» Stored data entries
·····

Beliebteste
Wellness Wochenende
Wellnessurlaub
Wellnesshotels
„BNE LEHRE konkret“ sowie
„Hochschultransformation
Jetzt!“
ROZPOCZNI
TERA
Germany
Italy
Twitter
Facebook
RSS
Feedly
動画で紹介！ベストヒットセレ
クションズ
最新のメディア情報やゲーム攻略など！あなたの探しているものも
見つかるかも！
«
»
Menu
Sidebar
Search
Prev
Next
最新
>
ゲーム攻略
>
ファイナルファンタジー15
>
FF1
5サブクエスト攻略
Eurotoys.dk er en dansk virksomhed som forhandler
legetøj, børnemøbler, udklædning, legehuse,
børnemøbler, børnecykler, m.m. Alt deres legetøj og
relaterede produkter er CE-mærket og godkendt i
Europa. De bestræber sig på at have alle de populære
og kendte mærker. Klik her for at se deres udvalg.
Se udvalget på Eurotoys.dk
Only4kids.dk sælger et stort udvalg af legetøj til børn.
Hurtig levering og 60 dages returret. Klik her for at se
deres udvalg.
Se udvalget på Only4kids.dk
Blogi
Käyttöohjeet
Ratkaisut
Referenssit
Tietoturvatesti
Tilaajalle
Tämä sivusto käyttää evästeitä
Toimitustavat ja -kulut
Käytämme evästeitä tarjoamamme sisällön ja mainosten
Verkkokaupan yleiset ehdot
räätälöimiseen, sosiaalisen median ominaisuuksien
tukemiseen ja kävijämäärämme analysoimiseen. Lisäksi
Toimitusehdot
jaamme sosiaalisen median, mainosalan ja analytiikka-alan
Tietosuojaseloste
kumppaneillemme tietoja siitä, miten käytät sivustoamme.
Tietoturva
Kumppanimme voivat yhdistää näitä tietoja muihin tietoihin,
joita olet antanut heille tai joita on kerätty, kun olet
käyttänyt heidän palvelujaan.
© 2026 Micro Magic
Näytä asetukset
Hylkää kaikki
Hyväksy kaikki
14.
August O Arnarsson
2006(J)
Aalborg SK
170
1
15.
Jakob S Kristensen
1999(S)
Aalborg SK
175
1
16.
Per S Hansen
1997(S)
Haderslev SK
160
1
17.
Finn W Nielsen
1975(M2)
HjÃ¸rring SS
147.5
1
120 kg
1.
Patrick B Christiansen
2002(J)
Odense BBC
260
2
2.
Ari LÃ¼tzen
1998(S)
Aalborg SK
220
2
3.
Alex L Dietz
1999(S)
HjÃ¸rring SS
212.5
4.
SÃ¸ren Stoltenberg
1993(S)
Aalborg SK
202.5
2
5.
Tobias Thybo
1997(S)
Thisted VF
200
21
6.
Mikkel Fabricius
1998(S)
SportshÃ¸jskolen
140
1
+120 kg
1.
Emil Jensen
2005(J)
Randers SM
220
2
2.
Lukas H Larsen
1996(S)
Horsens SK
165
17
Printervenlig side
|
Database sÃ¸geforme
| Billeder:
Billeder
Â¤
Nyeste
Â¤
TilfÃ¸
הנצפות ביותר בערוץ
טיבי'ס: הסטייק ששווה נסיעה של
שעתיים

·····

» Required work
Extract every record. Keep wording exact.

» Output of the task
Beliebteste
Wellness Wochenende
Wellnessurlaub
Wellnesshotels
„BNE LEHRE konkret“ sowie
„Hochschultransformation
Jetzt!“
ROZPOCZNI
TERA
Germany
Italy
Twitter
Facebook
RSS
Feedly
動画で紹介！ベストヒットセレ
クションズ
最新のメディア情報やゲーム攻略など！あなたの探しているものも
見つかるかも！
«
»
Menu
Sidebar
Search
Prev
Next
最新
>
ゲーム攻略
>
ファイナルファンタジー15
>
FF1
5サブクエスト攻略
Eurotoys.dk er en dansk virksomhed som forhandler
legetøj, børnemøbler, udklædning, legehuse,
børnemøbler, børnecykler, m.m. Alt deres legetøj og
relaterede produkter er CE-mærket og godkendt i
Europa. De bestræber sig på at have alle de populære
og kendte mærker. Klik her for at se deres udvalg.
Se udvalget på Eurotoys.dk
Only4kids.dk sælger et stort udvalg af legetøj til børn.
Hurtig levering og 60 dages returret. Klik her for at se
deres udvalg.
Se udvalget på Only4kids.dk
Blogi
Käyttöohjeet
Ratkaisut
Referenssit
Tietoturvatesti
Tilaajalle
Tämä sivusto käyttää evästeitä
Toimitustavat ja -kulut
Käytämme evästeitä tarjoamamme sisällön ja mainosten
Verkkokaupan yleiset ehdot
räätälöimiseen, sosiaalisen median ominaisuuksien
tukemiseen ja kävijämäärämme analysoimiseen. Lisäksi
Toimitusehdot
jaamme sosiaalisen median, mainosalan ja analytiikka-alan
Tietosuojaseloste
kumppaneillemme tietoja siitä, miten käytät sivustoamme.
Tietoturva
Kumppanimme voivat yhdistää näitä tietoja muihin tietoihin,
joita olet antanut heille tai joita on kerätty, kun olet
käyttänyt heidän palvelujaan.
© 2026 Micro Magic
Näytä asetukset
Hylkää kaikki
Hyväksy kaikki
14.
August O Arnarsson
2006(J)
Aalborg SK
170
1
15.
Jakob S Kristensen
1999(S)
Aalborg SK
175
1
16.
Per S Hansen
1997(S)
Haderslev SK
160
1
17.
Finn W Nielsen
1975(M2)
HjÃ¸rring SS
147.5
1
120 kg
1.
Patrick B Christiansen
2002(J)
Odense BBC
260
2
2.
Ari LÃ¼tzen
1998(S)
Aalborg SK
220
2
3.
Alex L Dietz
1999(S)
HjÃ¸rring SS
212.5
4.
SÃ¸ren Stoltenberg
1993(S)
Aalborg SK
202.5
2
5.
Tobias Thybo
1997(S)
Thisted VF
200
21
6.
Mikkel Fabricius
1998(S)
SportshÃ¸jskolen
140
1
+120 kg
1.
Emil Jensen
2005(J)
Randers SM
220
2
2.
Lukas H Larsen
1996(S)
Horsens SK
165
17
Printervenlig side
|
Database sÃ¸geforme
| Billeder:
Billeder
Â¤
Nyeste
Â¤
TilfÃ¸
הנצפות ביותר בערוץ
טיבי'ס: הסטייק ששווה נסיעה של
שעתיים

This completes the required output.